State of the Nation's Housing 2024 report cover

Low-income older adults are spending record amounts of income on housing. That’s one takeaway message that LeadingAge Senior Vice President of Policy Linda Couch said she has from a report released Thursday.

Sixty-five percent of renters with annual incomes below $30,000 — which includes many older adults living off of Social Security — spend more than half of their incomes on housing, leaving only $310 per month for food, transportation, healthcare and other costs of living, according to the State of the Nation’s Housing 2024, from the Harvard Joint Center for Housing Studies.

“Affordable housing matters,” Couch told McKnight’s Senior Living

Addressing the nation’s housing situation — also including an increasing level of homelessness, an inadequate housing safety net, the growing threat of climate change — will require collaboration among the private and nonprofit sectors as well as policymakers at all levels of government, the report authors said. The publication includes information about the demographics of the older adult population, available affordable housing supply, and links between housing, health and community services, as well as the public and private responses to those challenges.

‘A system of scarcity and begging’

Affordable senior housing providers’ mission to “scrape by” and figure out how to pull deals together to preserve existing housing and build new affordable housing is more important than ever, Couch said.
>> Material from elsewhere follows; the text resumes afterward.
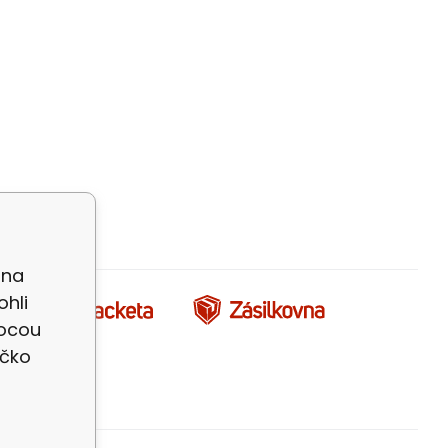
 na
ohli
mocou
íčko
With no “backfill” programs to replace affordable housing units taken offline for any number of reasons, Couch said, preservation of existing affordable housing has become critical.

“Their job is not done — there is much more work to do,” she said. “It is doable, but unfortunately, the programs that exist remain too small.”

The nation’s affordable housing programs have not grown to keep pace with the need, Couch said. The result, she added, is a tendency to “treat these programs like artifacts,” focusing on preserving units rather than expanding them.

“We don’t have this ‘Advocate; let’s fix it’ mentality,” Couch said. “We have a very much, ‘We must live within these constructs’ that are fairly make-believe when it comes to what the real need is. Our federal housing safety net is and has long been in tatters.

“Our system is a system of scarcity and begging. As long as housing is not an entitlement, we are going to be clawing our way up the mountain,” she continued.

More homeowners are older adults

The report authors noted that home prices reached a new all-time high in early 2024, pushing the median sales price to about five times the median household income. On the rental side, rents remain up 26% nationwide since early 2020 and are rising in three out of every five markets.

According to the report, the number of “cost-burdened” homeowners spending 30% or more of their household income on housing and utilities grew to 19.7 million between 2019 and 2022. Almost 23.2% of homeowners are now stretched “worryingly thin,” including 27.4% of older adult homeowners.

Older adults are an increasing share of homeowner households as baby boomers (turning 60 to 78 this year) age — over the past 15 years, the share of homeowners aged 55 or more years increased from 44% to 54%, according to the report.

And older homeowners are struggling with ensuring that their homes are upgraded to be accessible and allow them to remain safely at home, the authors said. Although 22% of older adults report problems with activities of daily living, less than 4% of homes offered accessibility, according to the report. Meanwhile, paying for upgrades, including no-step entries and wider hallways and doorways, is out of reach for a growing number of older adults.

Access one of ‘most pressing challenges’

Nationwide, housing affordability remains the key challenge facing both renters and homeowners, and solutions are “desperately needed,” the report authors wrote. Households across the income spectrum will continue to struggle to find affordable housing, but the shortage will remain most acute for those with low incomes. 

The report noted that although regulatory relief and technologic innovation can help increase the private supply of lower-cost housing, a need remains to expand the housing safety net. 

“Ensuring that everyone has equal access to safe, affordable, stable housing is one of the nation’s most pressing challenges, and one that will require buy-in from all sectors and levels of government to resolve,” the report concluded. 

The House Appropriations Subcommittee on Transportation, Housing and Urban Development, and Related Agencies will vote on its fiscal year 2025 spending bill on June 27. the bill will be considered by the full House Appropriations Committee on July 10.

LeadingAge is urging stakeholders to ask members of Congress to support strong funding to expand the supply of affordable senior housing, as well as additional service coordinators.